▶ _WHAT THIS TASK INVOLVES_
Would you print all of the entries word for word?

▶ _DATA TO EXAMINE_

....

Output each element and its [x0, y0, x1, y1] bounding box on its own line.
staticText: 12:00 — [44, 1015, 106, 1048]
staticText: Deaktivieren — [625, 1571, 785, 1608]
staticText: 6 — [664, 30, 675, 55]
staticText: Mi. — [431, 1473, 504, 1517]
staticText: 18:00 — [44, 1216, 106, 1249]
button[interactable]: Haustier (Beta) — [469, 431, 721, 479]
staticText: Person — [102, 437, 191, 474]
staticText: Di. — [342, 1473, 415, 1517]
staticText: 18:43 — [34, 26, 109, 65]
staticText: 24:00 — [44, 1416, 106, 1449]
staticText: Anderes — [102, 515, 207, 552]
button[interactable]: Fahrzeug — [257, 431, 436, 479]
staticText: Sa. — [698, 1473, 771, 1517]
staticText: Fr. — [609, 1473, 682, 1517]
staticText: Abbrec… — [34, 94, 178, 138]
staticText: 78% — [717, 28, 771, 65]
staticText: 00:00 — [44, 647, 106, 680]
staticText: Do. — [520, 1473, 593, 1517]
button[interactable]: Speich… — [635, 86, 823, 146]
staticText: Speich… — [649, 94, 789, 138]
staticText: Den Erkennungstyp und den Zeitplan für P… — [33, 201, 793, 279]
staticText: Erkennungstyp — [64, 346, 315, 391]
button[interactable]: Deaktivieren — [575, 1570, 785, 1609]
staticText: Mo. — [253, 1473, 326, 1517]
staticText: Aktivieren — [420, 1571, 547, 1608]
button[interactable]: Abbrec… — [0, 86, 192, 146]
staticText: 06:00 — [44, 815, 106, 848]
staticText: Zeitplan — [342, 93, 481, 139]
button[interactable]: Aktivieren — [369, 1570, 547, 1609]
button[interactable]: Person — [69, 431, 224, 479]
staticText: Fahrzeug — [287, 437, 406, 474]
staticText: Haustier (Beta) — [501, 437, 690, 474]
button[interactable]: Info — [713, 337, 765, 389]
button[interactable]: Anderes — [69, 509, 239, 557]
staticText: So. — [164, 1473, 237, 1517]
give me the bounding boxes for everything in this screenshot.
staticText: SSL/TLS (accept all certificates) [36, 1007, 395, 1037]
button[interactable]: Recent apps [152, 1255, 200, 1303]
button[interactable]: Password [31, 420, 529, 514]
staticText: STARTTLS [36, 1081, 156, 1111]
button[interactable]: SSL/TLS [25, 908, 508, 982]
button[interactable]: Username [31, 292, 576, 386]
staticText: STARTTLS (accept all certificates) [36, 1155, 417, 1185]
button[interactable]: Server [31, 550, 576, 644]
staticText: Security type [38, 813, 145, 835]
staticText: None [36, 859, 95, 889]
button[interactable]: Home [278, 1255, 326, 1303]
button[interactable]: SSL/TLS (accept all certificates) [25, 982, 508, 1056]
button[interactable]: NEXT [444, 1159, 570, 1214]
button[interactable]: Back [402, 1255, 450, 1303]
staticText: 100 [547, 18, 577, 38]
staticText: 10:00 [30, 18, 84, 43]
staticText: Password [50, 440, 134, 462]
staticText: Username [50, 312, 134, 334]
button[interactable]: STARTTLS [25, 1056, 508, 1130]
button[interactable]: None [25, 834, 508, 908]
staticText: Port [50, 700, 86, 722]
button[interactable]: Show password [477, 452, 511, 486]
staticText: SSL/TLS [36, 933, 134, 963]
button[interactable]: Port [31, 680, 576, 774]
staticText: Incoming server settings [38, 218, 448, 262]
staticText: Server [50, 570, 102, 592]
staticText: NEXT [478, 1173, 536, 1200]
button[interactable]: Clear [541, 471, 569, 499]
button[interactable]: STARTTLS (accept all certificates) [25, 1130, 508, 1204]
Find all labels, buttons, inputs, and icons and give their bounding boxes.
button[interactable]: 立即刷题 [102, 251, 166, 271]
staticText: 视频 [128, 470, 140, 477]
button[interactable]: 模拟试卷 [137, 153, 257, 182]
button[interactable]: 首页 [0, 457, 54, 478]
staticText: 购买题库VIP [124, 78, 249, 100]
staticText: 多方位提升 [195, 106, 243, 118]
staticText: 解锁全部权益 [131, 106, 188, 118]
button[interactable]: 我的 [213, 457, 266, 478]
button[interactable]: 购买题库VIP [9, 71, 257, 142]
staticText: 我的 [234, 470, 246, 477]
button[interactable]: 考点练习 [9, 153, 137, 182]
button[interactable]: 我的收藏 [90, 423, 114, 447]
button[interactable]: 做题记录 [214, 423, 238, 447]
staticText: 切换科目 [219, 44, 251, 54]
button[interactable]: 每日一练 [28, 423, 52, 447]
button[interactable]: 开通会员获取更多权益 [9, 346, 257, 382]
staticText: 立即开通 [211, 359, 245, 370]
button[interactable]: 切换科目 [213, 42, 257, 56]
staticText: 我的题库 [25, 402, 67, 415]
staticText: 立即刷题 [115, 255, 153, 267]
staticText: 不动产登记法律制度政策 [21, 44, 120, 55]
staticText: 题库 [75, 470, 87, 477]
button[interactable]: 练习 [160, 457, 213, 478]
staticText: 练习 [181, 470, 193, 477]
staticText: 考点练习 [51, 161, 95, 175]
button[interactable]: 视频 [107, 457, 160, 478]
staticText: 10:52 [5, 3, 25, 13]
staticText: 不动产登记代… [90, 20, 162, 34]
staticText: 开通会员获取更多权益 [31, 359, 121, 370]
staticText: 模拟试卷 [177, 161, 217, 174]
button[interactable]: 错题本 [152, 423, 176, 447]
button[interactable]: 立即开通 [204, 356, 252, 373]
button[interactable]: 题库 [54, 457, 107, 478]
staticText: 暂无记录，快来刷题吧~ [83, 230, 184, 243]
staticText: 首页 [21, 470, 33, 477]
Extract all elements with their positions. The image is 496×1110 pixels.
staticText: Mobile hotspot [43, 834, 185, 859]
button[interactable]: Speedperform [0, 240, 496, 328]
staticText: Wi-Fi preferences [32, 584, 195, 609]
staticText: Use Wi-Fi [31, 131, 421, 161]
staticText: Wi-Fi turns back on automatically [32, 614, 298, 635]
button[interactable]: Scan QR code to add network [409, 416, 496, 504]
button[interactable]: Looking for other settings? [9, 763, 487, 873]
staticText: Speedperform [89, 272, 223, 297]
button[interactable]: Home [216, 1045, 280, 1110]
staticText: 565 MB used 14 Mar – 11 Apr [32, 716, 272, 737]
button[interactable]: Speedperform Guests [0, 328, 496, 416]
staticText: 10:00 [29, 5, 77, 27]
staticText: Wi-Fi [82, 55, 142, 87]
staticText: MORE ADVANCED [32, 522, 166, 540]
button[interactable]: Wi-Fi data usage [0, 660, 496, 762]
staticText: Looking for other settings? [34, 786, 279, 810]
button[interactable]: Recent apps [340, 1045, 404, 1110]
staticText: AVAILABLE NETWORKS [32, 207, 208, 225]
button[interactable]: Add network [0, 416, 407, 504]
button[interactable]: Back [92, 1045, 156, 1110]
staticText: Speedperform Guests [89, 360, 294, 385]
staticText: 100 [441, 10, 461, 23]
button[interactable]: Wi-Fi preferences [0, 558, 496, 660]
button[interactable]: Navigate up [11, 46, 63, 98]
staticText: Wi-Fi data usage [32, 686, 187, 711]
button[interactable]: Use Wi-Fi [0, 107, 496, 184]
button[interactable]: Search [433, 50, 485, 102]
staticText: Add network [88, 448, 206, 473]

....

▶ _EXERCISE ANSWER_
Output each element and its [x0, y0, x1, y1] bounding box on its own line.
staticText: 12:00 — [44, 1015, 106, 1048]
staticText: Deaktivieren — [625, 1571, 785, 1608]
staticText: 6 — [664, 30, 675, 55]
staticText: Mi. — [431, 1473, 504, 1517]
staticText: 18:00 — [44, 1216, 106, 1249]
button[interactable]: Haustier (Beta) — [469, 431, 721, 479]
staticText: Person — [102, 437, 191, 474]
staticText: Di. — [342, 1473, 415, 1517]
staticText: 18:43 — [34, 26, 109, 65]
staticText: 24:00 — [44, 1416, 106, 1449]
staticText: Anderes — [102, 515, 207, 552]
button[interactable]: Fahrzeug — [257, 431, 436, 479]
staticText: Sa. — [698, 1473, 771, 1517]
staticText: Fr. — [609, 1473, 682, 1517]
staticText: Abbrec… — [34, 94, 178, 138]
staticText: 78% — [717, 28, 771, 65]
staticText: 00:00 — [44, 647, 106, 680]
staticText: Do. — [520, 1473, 593, 1517]
button[interactable]: Speich… — [635, 86, 823, 146]
staticText: Speich… — [649, 94, 789, 138]
staticText: Den Erkennungstyp und den Zeitplan für P… — [33, 201, 793, 279]
staticText: Erkennungstyp — [64, 346, 315, 391]
button[interactable]: Deaktivieren — [575, 1570, 785, 1609]
staticText: Mo. — [253, 1473, 326, 1517]
staticText: Aktivieren — [420, 1571, 547, 1608]
button[interactable]: Abbrec… — [0, 86, 192, 146]
staticText: 06:00 — [44, 815, 106, 848]
staticText: Zeitplan — [342, 93, 481, 139]
button[interactable]: Aktivieren — [369, 1570, 547, 1609]
button[interactable]: Person — [69, 431, 224, 479]
staticText: Fahrzeug — [287, 437, 406, 474]
staticText: Haustier (Beta) — [501, 437, 690, 474]
button[interactable]: Info — [713, 337, 765, 389]
button[interactable]: Anderes — [69, 509, 239, 557]
staticText: So. — [164, 1473, 237, 1517]
give me the bounding boxes for everything in this screenshot.
staticText: SSL/TLS (accept all certificates) [36, 1007, 395, 1037]
button[interactable]: Recent apps [152, 1255, 200, 1303]
button[interactable]: Password [31, 420, 529, 514]
staticText: STARTTLS [36, 1081, 156, 1111]
button[interactable]: SSL/TLS [25, 908, 508, 982]
button[interactable]: Username [31, 292, 576, 386]
staticText: STARTTLS (accept all certificates) [36, 1155, 417, 1185]
button[interactable]: Server [31, 550, 576, 644]
staticText: Security type [38, 813, 145, 835]
staticText: None [36, 859, 95, 889]
button[interactable]: Home [278, 1255, 326, 1303]
button[interactable]: SSL/TLS (accept all certificates) [25, 982, 508, 1056]
button[interactable]: NEXT [444, 1159, 570, 1214]
button[interactable]: Back [402, 1255, 450, 1303]
staticText: 100 [547, 18, 577, 38]
staticText: 10:00 [30, 18, 84, 43]
staticText: Password [50, 440, 134, 462]
staticText: Username [50, 312, 134, 334]
button[interactable]: STARTTLS [25, 1056, 508, 1130]
button[interactable]: None [25, 834, 508, 908]
staticText: Port [50, 700, 86, 722]
button[interactable]: Show password [477, 452, 511, 486]
staticText: SSL/TLS [36, 933, 134, 963]
button[interactable]: Port [31, 680, 576, 774]
staticText: Incoming server settings [38, 218, 448, 262]
staticText: Server [50, 570, 102, 592]
staticText: NEXT [478, 1173, 536, 1200]
button[interactable]: Clear [541, 471, 569, 499]
button[interactable]: STARTTLS (accept all certificates) [25, 1130, 508, 1204]
Find all labels, buttons, inputs, and icons and give their bounding boxes.
button[interactable]: 立即刷题 [102, 251, 166, 271]
staticText: 视频 [128, 470, 140, 477]
button[interactable]: 模拟试卷 [137, 153, 257, 182]
button[interactable]: 首页 [0, 457, 54, 478]
staticText: 购买题库VIP [124, 78, 249, 100]
staticText: 多方位提升 [195, 106, 243, 118]
staticText: 解锁全部权益 [131, 106, 188, 118]
button[interactable]: 我的 [213, 457, 266, 478]
button[interactable]: 购买题库VIP [9, 71, 257, 142]
staticText: 我的 [234, 470, 246, 477]
button[interactable]: 考点练习 [9, 153, 137, 182]
button[interactable]: 我的收藏 [90, 423, 114, 447]
button[interactable]: 做题记录 [214, 423, 238, 447]
staticText: 切换科目 [219, 44, 251, 54]
button[interactable]: 每日一练 [28, 423, 52, 447]
button[interactable]: 开通会员获取更多权益 [9, 346, 257, 382]
staticText: 立即开通 [211, 359, 245, 370]
button[interactable]: 切换科目 [213, 42, 257, 56]
staticText: 我的题库 [25, 402, 67, 415]
staticText: 立即刷题 [115, 255, 153, 267]
staticText: 不动产登记法律制度政策 [21, 44, 120, 55]
staticText: 题库 [75, 470, 87, 477]
button[interactable]: 练习 [160, 457, 213, 478]
staticText: 练习 [181, 470, 193, 477]
staticText: 考点练习 [51, 161, 95, 175]
button[interactable]: 视频 [107, 457, 160, 478]
staticText: 10:52 [5, 3, 25, 13]
staticText: 不动产登记代… [90, 20, 162, 34]
staticText: 开通会员获取更多权益 [31, 359, 121, 370]
staticText: 模拟试卷 [177, 161, 217, 174]
button[interactable]: 错题本 [152, 423, 176, 447]
button[interactable]: 立即开通 [204, 356, 252, 373]
button[interactable]: 题库 [54, 457, 107, 478]
staticText: 暂无记录，快来刷题吧~ [83, 230, 184, 243]
staticText: 首页 [21, 470, 33, 477]
Extract all elements with their positions. The image is 496×1110 pixels.
staticText: Mobile hotspot [43, 834, 185, 859]
button[interactable]: Speedperform [0, 240, 496, 328]
staticText: Wi-Fi preferences [32, 584, 195, 609]
staticText: Use Wi-Fi [31, 131, 421, 161]
staticText: Wi-Fi turns back on automatically [32, 614, 298, 635]
button[interactable]: Scan QR code to add network [409, 416, 496, 504]
button[interactable]: Looking for other settings? [9, 763, 487, 873]
staticText: Speedperform [89, 272, 223, 297]
button[interactable]: Home [216, 1045, 280, 1110]
staticText: 565 MB used 14 Mar – 11 Apr [32, 716, 272, 737]
button[interactable]: Speedperform Guests [0, 328, 496, 416]
staticText: 10:00 [29, 5, 77, 27]
staticText: Wi-Fi [82, 55, 142, 87]
staticText: MORE ADVANCED [32, 522, 166, 540]
button[interactable]: Wi-Fi data usage [0, 660, 496, 762]
staticText: Looking for other settings? [34, 786, 279, 810]
button[interactable]: Recent apps [340, 1045, 404, 1110]
staticText: AVAILABLE NETWORKS [32, 207, 208, 225]
button[interactable]: Add network [0, 416, 407, 504]
button[interactable]: Back [92, 1045, 156, 1110]
staticText: Speedperform Guests [89, 360, 294, 385]
staticText: 100 [441, 10, 461, 23]
button[interactable]: Wi-Fi preferences [0, 558, 496, 660]
button[interactable]: Navigate up [11, 46, 63, 98]
staticText: Wi-Fi data usage [32, 686, 187, 711]
button[interactable]: Use Wi-Fi [0, 107, 496, 184]
button[interactable]: Search [433, 50, 485, 102]
staticText: Add network [88, 448, 206, 473]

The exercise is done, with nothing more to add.